• _Assignment_: The expected answer is every line of the material that contains the word "Apuntes".

• _Material for this exercise_:
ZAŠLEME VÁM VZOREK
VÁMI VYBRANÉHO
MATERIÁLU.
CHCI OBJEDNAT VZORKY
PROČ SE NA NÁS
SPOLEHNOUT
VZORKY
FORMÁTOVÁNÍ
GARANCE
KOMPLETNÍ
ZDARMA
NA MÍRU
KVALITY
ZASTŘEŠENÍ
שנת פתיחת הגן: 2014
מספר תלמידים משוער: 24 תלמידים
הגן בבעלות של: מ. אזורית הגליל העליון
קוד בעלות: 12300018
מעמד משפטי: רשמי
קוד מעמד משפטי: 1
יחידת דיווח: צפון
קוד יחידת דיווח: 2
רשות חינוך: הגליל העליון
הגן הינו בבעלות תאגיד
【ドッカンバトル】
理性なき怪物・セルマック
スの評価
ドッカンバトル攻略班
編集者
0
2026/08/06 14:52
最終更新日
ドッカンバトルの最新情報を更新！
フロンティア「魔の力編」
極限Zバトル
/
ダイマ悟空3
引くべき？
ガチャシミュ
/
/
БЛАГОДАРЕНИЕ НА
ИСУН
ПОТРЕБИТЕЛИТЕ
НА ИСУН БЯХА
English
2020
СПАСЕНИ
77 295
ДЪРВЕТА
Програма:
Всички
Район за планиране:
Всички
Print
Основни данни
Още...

--

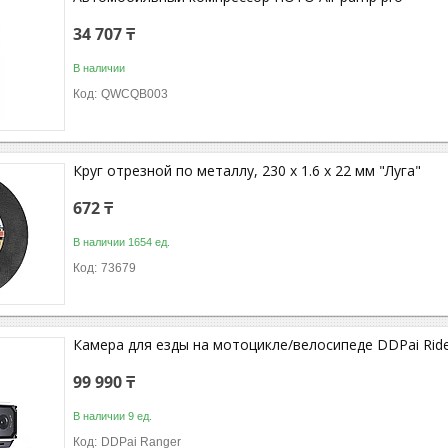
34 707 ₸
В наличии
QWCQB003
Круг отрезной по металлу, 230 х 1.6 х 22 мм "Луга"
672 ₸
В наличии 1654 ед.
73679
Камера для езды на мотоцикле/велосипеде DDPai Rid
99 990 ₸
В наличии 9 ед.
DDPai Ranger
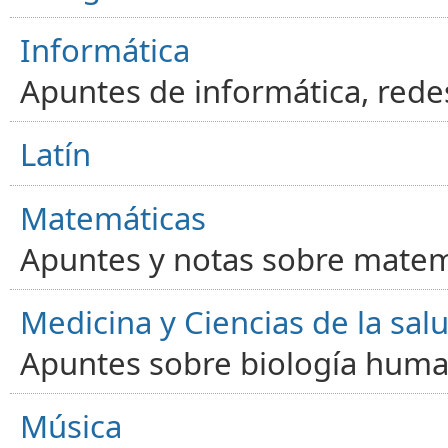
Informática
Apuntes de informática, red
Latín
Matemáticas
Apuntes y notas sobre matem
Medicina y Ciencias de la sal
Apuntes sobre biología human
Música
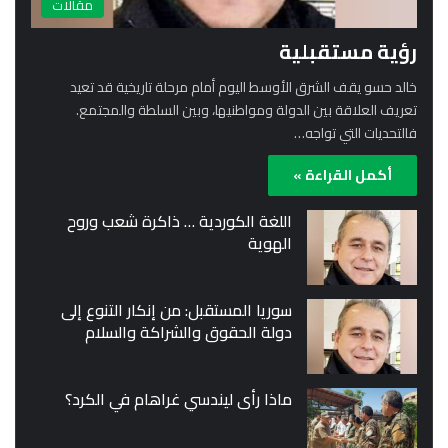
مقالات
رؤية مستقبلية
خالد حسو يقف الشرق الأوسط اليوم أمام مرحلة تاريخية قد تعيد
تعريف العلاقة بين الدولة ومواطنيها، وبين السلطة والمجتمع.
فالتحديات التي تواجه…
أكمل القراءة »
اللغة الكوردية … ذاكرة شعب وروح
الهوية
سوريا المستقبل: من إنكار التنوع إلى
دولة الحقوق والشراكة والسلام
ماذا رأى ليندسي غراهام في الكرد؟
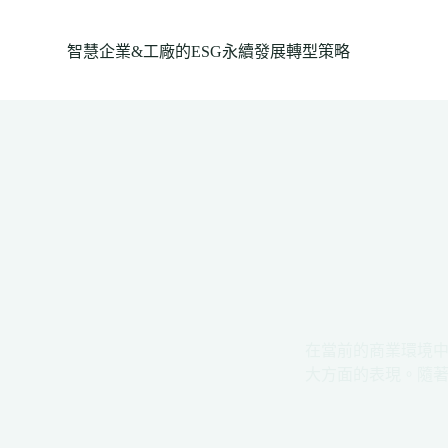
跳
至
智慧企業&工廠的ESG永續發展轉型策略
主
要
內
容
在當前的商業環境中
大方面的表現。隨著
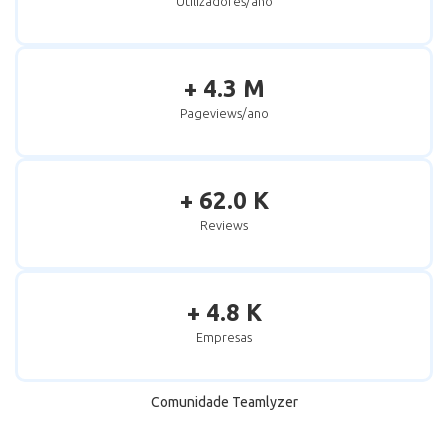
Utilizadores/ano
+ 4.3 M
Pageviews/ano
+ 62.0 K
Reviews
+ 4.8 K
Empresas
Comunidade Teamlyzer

• _Exercise solution_:
Apuntes de informática, red
Apuntes y notas sobre matem
Apuntes sobre biología human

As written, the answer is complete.